What Are The Tax Implications Of Lending Money To Your Family In The UK?

Lending money to family in the UK can be a tricky business. Not only do you need to consider the practical and emotional implications, but you also need to be aware of the potential tax implications. This blog post will explore the legal, financial and tax implications of lending to family in the UK, so you can make an informed decision about what is right for you.

What Are The Tax Implications Of Lending Money To Your Family In The UK?

There are no tax implications for lending money to your family (or even friend) in the UK if you are not charging interest on the amount you loan to them. However, if you claim interest on loans to family members, you will have to declare the amount your receive in the form of interest income in a self-assessment tax return.

When lending money to family or friends in the UK, you should be aware that you will be taxed on any interest you earn. The amount of interest you can earn is determined by the HMRC and is subject to change annually. The current tax rate on lending to your family in the UK is 20%, although this may differ depending on your personal circumstances.

It is important to note that you will be taxed on all interest earned, regardless of whether you have received it or not. This means that if you lend money to your family, you must include any expected interest when calculating your tax liability. It is also important to consider that any interest earned may be subject to inheritance tax if the loan is given as part of an estate plan.

According to a 2020 survey published by the Financial Conduct Authority, more than 5 million borrowed money from their parents in 2020 and more than 9 million people expected to take a loan from the family in the near future. 

Even though personal lending is a common practice, it is a good idea to keep detailed records of any loans given to family members. This will help ensure that any interest you earn is correctly declared to the HMRC and can help you avoid any potential fines or penalties. 

Additionally, if the loan amount is large enough, it may be necessary to register with the HMRC in order to declare the interest earned. In cases where no interest is involved, a written agreement can prove to be helpful for the purpose of record-keeping.

Is There A Limit To How Much Money You Can Lend Your Family In The UK?

There is no limit to how much money you can lend your family in the UK under the following conditions:

  • the lender does not charge interest on the loan
  • the lender does not convert the loan into a gift

You can only gift up to £3,000 annually to a family member (this does not include a spouse or a partner) and £325,000 in the form of inheritance to avoid being taxed.

When it comes to lending money to your family, it’s important to be aware that the amount you can lend is limited. This is because the UK tax system does not allow for unlimited loans of this nature.

The maximum amount you can lend to family members in the UK is £15,000 if you intend to charge interest on the loan. Any amount over this limit will not be eligible for tax relief and could result in the lender having to pay taxes on the interest earned from the loan. 

It’s essential to take note of these limits when lending to family members, as failing to do so could result in unwanted tax bills. It’s always best to consult with a qualified financial advisor before taking out any large loans.

Are There Any Risks To Lending Money To Your Family In The UK?

When lending to family members or friends in the UK, it is important to consider the potential risks.
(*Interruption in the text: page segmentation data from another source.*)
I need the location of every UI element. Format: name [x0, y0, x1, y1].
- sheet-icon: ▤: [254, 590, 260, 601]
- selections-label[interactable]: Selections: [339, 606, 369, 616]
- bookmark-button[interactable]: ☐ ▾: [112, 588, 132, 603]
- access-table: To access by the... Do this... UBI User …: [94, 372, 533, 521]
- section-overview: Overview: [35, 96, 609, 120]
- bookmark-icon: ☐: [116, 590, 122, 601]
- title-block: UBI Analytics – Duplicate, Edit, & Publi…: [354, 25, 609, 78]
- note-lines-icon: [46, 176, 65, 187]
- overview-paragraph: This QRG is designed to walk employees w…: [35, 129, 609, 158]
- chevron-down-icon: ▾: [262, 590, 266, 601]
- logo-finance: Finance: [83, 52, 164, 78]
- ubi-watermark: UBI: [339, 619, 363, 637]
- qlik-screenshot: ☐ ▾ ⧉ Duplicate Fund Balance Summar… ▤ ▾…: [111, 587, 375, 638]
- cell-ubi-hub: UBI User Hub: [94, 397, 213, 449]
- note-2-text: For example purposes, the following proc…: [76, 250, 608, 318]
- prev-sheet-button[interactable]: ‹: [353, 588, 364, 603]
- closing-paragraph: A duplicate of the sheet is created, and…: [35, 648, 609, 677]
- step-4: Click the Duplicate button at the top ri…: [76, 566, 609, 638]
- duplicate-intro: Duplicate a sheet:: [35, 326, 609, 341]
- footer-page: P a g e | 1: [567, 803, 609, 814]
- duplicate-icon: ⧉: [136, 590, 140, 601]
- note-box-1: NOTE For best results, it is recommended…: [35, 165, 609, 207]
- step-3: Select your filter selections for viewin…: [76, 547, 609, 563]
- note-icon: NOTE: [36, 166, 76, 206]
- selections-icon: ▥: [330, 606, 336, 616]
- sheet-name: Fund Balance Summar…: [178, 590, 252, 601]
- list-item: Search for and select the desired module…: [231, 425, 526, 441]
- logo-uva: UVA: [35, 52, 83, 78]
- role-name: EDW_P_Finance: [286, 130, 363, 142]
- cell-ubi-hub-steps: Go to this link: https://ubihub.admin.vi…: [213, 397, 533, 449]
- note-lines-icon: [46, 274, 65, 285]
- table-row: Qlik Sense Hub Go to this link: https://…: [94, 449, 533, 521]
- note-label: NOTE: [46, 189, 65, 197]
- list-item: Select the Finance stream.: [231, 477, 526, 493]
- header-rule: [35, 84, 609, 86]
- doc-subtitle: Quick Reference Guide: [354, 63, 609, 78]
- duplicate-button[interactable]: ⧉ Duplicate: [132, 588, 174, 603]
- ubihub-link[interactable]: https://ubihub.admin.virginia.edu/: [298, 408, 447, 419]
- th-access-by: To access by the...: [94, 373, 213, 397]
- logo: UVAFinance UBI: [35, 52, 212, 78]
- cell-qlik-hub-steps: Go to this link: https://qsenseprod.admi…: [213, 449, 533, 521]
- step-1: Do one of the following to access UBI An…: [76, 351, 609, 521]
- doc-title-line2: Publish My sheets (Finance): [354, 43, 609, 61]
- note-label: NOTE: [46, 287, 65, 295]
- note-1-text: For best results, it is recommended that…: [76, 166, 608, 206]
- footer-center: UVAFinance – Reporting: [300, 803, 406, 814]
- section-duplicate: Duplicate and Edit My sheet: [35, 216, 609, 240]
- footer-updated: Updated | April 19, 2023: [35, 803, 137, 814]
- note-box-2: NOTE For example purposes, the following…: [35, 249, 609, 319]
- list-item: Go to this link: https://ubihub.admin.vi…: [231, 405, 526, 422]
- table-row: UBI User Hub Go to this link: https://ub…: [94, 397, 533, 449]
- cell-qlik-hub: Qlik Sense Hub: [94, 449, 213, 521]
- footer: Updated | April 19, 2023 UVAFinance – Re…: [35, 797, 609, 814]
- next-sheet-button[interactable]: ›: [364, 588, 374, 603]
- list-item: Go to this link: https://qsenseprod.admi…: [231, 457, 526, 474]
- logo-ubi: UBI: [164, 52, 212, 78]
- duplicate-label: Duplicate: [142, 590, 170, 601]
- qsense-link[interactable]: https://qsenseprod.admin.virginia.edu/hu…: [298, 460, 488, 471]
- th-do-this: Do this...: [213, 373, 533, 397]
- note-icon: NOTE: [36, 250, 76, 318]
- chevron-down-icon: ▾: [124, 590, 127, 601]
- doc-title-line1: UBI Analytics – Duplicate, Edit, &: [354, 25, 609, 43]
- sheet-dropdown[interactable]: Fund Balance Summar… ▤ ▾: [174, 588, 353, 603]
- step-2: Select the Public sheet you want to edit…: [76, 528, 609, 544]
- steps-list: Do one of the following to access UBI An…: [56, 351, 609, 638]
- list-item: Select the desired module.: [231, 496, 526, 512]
Firstly, if the borrower does not pay you back, then you may be out of pocket and have no legal recourse. Additionally, if you are in a dispute with the borrower, it could strain your relationship with them. 

You should also consider the risk of becoming a “lender of last resort”. This is when you lend to someone who is already in debt and can’t get credit from anywhere else. If they cannot repay you, then you will be left without the money you lent. 

Finally, depending on the size of the loan and whether or not it is secured, there could be legal costs associated with setting up the loan agreement. As such, it is important to get professional advice before making any decisions.


A survey conducted by Shawbrook in February 2022 indicates that 77% of people in the UK would consider taking a loan from a family member in an emergency. This could mainly be due to the lack of any tax implications in the case of personal loans. However, when there is interest to be charged on a loan; the lender has to face certain tax implications for earning an interest income.